— Data to process —
......

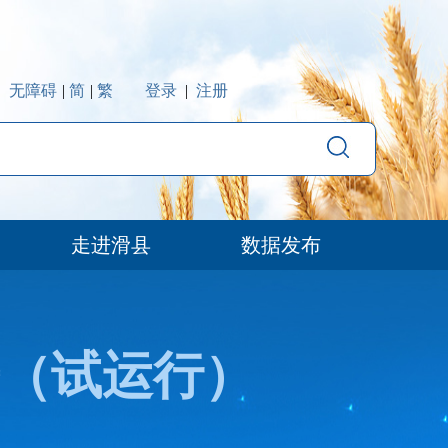
无障碍
|
简
|
繁
登录
|
注册
走进滑县
数据发布
（试运行）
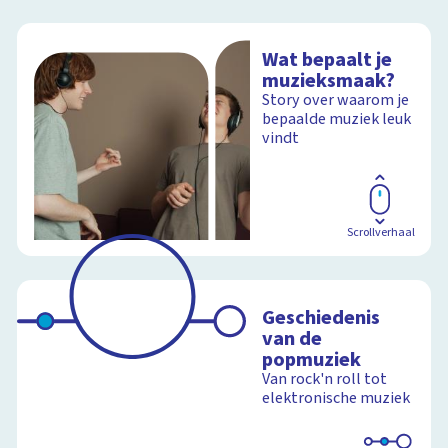
Wat bepaalt je
muzieksmaak?
Story over waarom je
bepaalde muziek leuk
vindt
Scrollverhaal
Geschiedenis
van de
popmuziek
Van rock'n roll tot
elektronische muziek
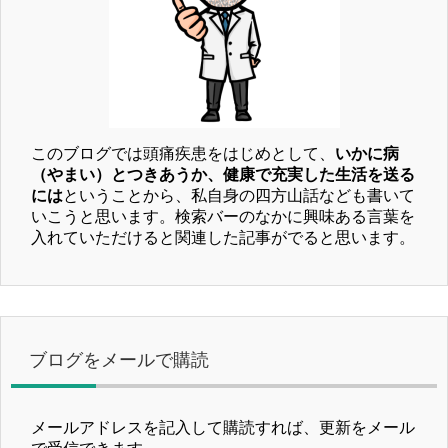
このブログでは頭痛疾患をはじめとして、
いかに病
（やまい）とつきあうか、健康で充実した生活を送る
には
ということから、私自身の四方山話なども書いて
いこうと思います。検索バーのなかに興味ある言葉を
入れていただけると関連した記事がでると思います。
ブログをメールで購読
メールアドレスを記入して購読すれば、更新をメール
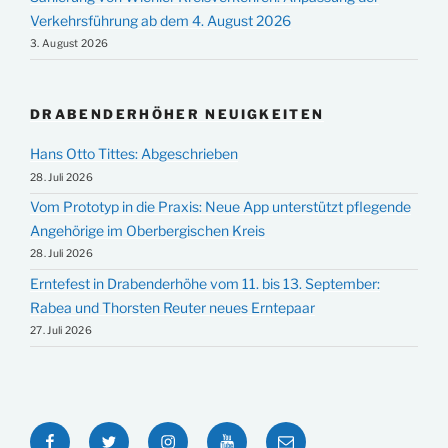
Verkehrsführung ab dem 4. August 2026
3. August 2026
DRABENDERHÖHER NEUIGKEITEN
Hans Otto Tittes: Abgeschrieben
28. Juli 2026
Vom Prototyp in die Praxis: Neue App unterstützt pflegende
Angehörige im Oberbergischen Kreis
28. Juli 2026
Erntefest in Drabenderhöhe vom 11. bis 13. September:
Rabea und Thorsten Reuter neues Erntepaar
27. Juli 2026
Facebook
Twitter
Instagram
YouTube
E-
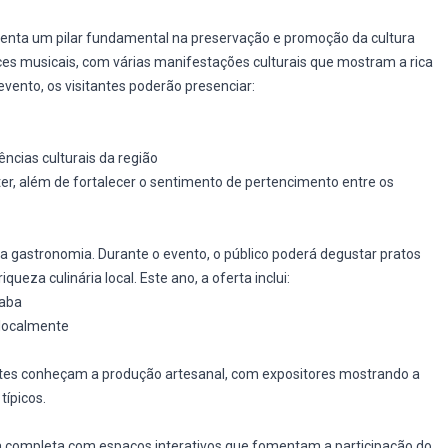
esenta um pilar fundamental na preservação e promoção da cultura
es musicais, com várias manifestações culturais que mostram a rica
evento, os visitantes poderão presenciar:
ncias culturais da região
er, além de fortalecer o sentimento de pertencimento entre os
 a gastronomia. Durante o evento, o público poderá degustar pratos
queza culinária local. Este ano, a oferta inclui:
xaba
 localmente
ntes conheçam a produção artesanal, com expositores mostrando a
típicos.
ia completa com espaços interativos que fomentam a participação do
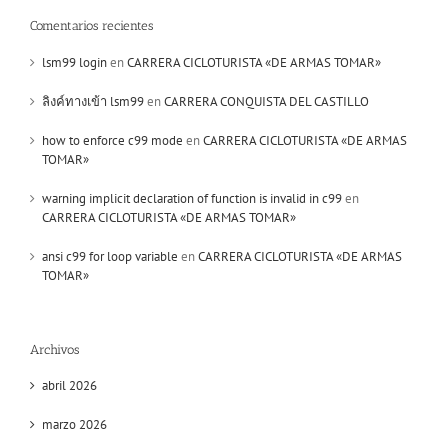
Comentarios recientes
lsm99 login
en
CARRERA CICLOTURISTA «DE ARMAS TOMAR»
ลิงค์ทางเข้า lsm99
en
CARRERA CONQUISTA DEL CASTILLO
how to enforce c99 mode
en
CARRERA CICLOTURISTA «DE ARMAS
TOMAR»
warning implicit declaration of function is invalid in c99
en
CARRERA CICLOTURISTA «DE ARMAS TOMAR»
ansi c99 for loop variable
en
CARRERA CICLOTURISTA «DE ARMAS
TOMAR»
Archivos
abril 2026
marzo 2026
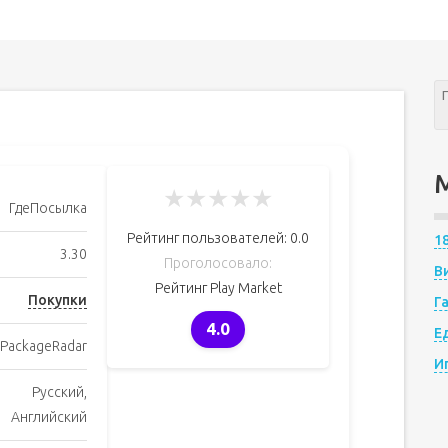
★
★
★
★
★
ГдеПосылка
Рейтинг пользователей:
0.0
1
3.30
Проголосовало:
В
Рейтинг Play Market
Покупки
Г
4.0
Е
PackageRadar
И
Русский,
Английский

......

— The problem —
Find each line above with the string "culturais", then report how many there are. Write only the number.

— Problem solution —
2